*** Begin section ***
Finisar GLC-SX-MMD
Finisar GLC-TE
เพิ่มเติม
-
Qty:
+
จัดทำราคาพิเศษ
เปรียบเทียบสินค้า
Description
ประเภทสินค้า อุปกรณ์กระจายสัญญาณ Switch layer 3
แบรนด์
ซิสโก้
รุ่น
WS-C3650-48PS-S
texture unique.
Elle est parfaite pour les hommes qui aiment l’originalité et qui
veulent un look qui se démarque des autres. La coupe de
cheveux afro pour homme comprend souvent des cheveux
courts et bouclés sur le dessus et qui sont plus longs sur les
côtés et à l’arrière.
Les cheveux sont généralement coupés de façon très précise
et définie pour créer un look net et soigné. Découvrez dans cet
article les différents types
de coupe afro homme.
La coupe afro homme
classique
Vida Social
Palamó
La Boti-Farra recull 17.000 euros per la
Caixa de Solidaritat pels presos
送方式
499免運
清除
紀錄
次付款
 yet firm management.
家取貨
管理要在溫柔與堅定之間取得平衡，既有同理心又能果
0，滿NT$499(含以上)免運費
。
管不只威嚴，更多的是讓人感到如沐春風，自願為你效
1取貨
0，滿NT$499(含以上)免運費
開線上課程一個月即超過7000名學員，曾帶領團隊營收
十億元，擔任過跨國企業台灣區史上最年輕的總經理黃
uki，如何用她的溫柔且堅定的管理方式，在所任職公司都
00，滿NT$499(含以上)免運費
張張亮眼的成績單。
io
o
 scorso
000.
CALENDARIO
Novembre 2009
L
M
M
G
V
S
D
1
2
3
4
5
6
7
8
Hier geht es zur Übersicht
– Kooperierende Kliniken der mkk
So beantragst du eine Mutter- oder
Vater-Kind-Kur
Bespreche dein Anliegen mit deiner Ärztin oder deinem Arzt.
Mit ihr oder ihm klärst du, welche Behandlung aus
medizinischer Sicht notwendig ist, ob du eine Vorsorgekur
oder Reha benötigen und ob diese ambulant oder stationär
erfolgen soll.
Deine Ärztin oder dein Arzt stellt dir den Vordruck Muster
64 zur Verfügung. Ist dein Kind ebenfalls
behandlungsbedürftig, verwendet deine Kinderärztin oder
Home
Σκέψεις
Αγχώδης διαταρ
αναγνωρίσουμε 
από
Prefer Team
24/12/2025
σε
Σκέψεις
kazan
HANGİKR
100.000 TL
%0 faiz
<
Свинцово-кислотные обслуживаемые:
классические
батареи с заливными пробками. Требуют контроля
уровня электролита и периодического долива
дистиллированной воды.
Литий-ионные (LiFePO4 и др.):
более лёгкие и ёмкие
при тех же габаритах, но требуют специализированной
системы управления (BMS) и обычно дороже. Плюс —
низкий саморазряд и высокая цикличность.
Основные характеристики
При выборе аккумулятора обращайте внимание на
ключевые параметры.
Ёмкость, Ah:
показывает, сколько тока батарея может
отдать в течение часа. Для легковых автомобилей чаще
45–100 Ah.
*** End section ***
### EXERCISE INSTRUCTIONS
In the entries above, identify every line with the word "coupe". Copy those lines.

### SOLUTION
veulent un look qui se démarque des autres. La coupe de
de coupe afro homme.
La coupe afro homme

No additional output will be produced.